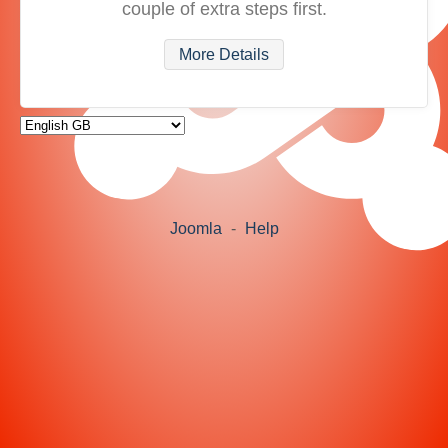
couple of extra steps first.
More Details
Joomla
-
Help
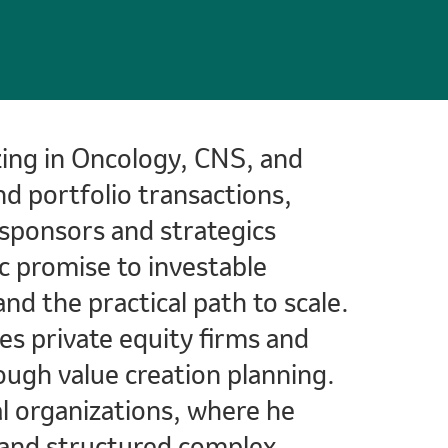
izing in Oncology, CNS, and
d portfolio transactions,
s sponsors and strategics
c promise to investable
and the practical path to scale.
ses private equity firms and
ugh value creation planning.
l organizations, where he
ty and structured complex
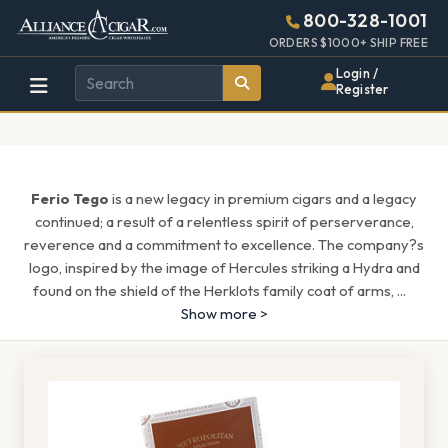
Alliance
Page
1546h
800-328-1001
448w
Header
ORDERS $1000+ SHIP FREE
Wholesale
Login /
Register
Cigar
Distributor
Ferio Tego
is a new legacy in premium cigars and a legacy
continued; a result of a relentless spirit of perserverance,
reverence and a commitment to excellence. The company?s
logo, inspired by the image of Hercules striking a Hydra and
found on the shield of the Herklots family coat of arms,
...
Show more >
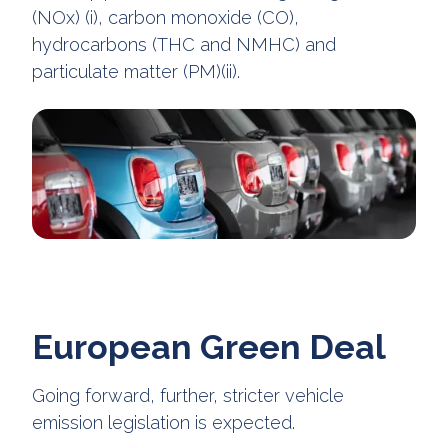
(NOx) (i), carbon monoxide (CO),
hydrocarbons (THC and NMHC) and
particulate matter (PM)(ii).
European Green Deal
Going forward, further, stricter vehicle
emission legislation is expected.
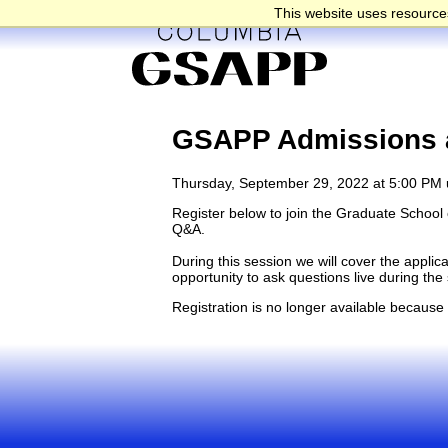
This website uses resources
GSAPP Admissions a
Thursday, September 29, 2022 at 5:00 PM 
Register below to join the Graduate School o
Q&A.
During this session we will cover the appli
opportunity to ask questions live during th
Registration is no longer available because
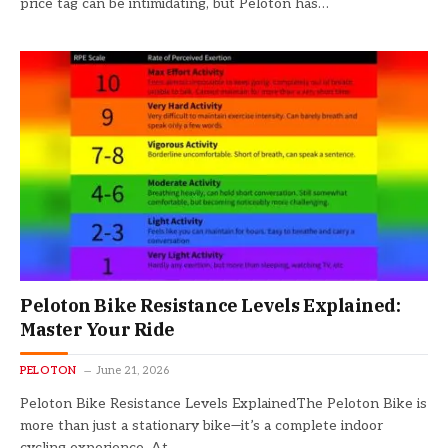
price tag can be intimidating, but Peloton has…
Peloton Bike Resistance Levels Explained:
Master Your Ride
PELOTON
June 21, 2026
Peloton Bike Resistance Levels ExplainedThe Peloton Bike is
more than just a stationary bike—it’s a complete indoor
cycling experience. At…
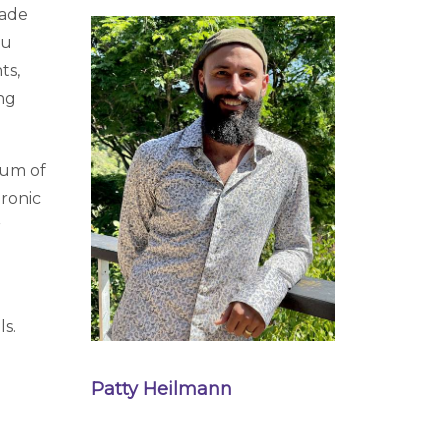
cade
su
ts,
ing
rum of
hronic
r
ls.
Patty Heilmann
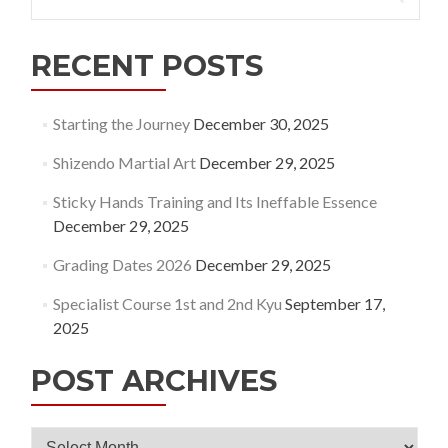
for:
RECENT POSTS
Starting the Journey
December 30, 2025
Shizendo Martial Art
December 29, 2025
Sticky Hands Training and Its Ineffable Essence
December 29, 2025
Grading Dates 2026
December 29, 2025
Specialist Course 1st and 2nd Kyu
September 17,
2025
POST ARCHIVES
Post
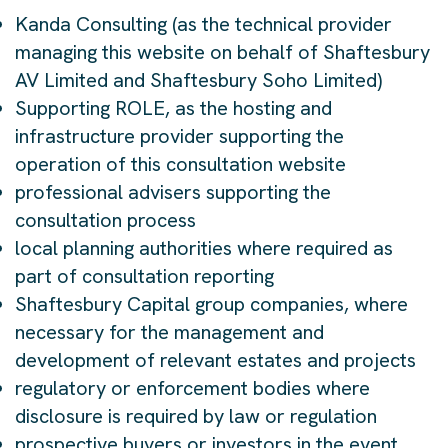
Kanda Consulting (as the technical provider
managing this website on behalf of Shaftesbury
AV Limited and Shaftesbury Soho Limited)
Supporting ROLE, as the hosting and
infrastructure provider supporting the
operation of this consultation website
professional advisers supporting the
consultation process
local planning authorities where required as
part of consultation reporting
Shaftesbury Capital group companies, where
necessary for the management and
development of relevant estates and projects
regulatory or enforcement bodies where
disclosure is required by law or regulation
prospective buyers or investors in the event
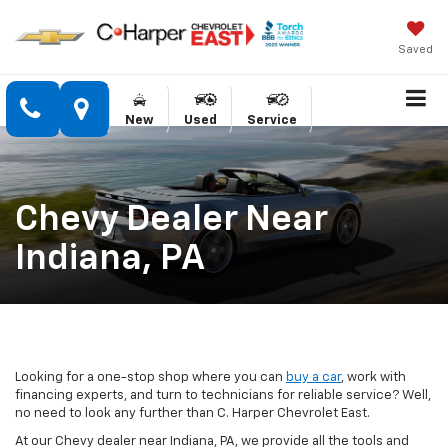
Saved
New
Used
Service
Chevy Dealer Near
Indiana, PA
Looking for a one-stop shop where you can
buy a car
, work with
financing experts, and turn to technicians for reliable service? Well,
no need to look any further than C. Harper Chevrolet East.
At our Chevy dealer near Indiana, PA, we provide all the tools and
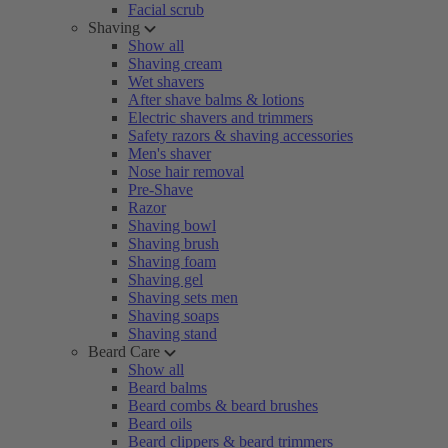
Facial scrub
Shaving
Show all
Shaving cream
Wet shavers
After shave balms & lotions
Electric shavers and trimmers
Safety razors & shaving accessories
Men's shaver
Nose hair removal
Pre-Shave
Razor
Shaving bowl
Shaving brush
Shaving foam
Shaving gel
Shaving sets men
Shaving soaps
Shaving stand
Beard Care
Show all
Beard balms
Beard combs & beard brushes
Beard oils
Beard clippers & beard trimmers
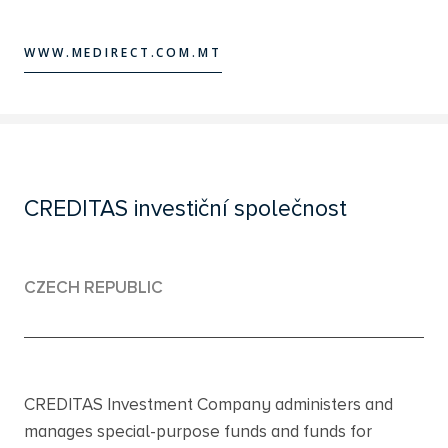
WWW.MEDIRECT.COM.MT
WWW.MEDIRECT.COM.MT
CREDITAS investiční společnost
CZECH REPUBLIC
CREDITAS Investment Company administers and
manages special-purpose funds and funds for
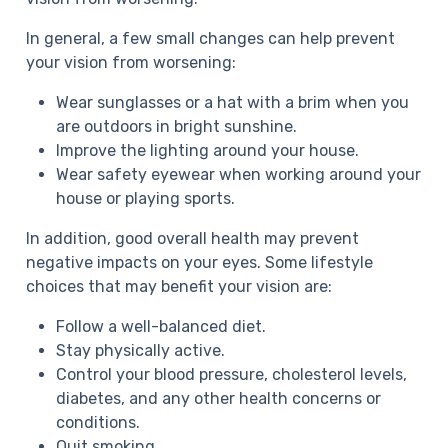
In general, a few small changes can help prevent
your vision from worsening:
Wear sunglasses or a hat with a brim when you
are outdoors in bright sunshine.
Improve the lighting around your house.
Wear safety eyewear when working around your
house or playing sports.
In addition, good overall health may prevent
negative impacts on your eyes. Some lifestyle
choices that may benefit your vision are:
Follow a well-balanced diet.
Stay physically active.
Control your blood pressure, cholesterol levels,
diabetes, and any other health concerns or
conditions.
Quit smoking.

================================

YOUR OBJECTIVE:
Check each line above for "shavers" and return the ones that have it.

EXERCISE OUTPUT:
Wet shavers
Electric shavers and trimmers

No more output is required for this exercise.